___ THE RECORDS ___
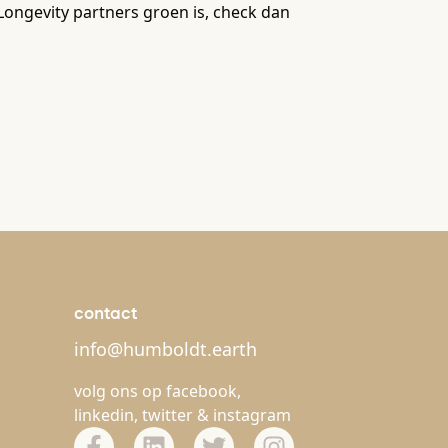
 Longevity partners groen is, check dan
contact
info@humboldt.earth
volg ons op
facebook
,
linkedin
,
twitter
&
instagram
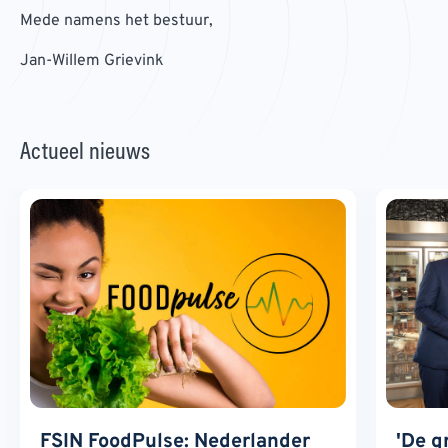
Mede namens het bestuur,
Jan-Willem Grievink
Actueel nieuws
FSIN FoodPulse: Nederlander
'De g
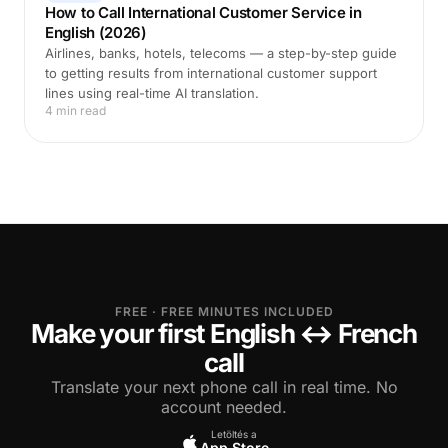
How to Call International Customer Service in
English (2026)
Airlines, banks, hotels, telecoms — a step-by-step guide
to getting results from international customer support
lines using real-time AI translation.
4 min read
FREE · FREE MINUTES INCLUDED
Make your first English ↔ French
call
Translate your next phone call in real time. No
account needed.
Letöltés a
App Store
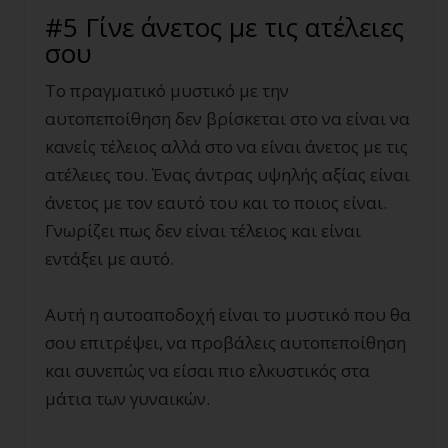
#5 Γίνε άνετος με τις ατέλειες
σου
Το πραγματικό μυστικό με την
αυτοπεποίθηση δεν βρίσκεται στο να είναι να
κανείς τέλειος αλλά στο να είναι άνετος με τις
ατέλειες του. Ένας άντρας υψηλής αξίας είναι
άνετος με τον εαυτό του και το ποιος είναι.
Γνωρίζει πως δεν είναι τέλειος και είναι
εντάξει με αυτό.
Αυτή η αυτοαποδοχή είναι το μυστικό που θα
σου επιτρέψει, να προβάλεις αυτοπεποίθηση
και συνεπώς να είσαι πιο ελκυστικός στα
μάτια των γυναικών.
___
_TASK TO CARRY OUT_.
Everything from the line that contains "και συνεπώς να είσαι πιο ελκυστικός στα" through the end of the records must be duplicated exactly, and nothing outside that range.

_EXERCISE RESPONSE_.
και συνεπώς να είσαι πιο ελκυστικός στα
μάτια των γυναικών.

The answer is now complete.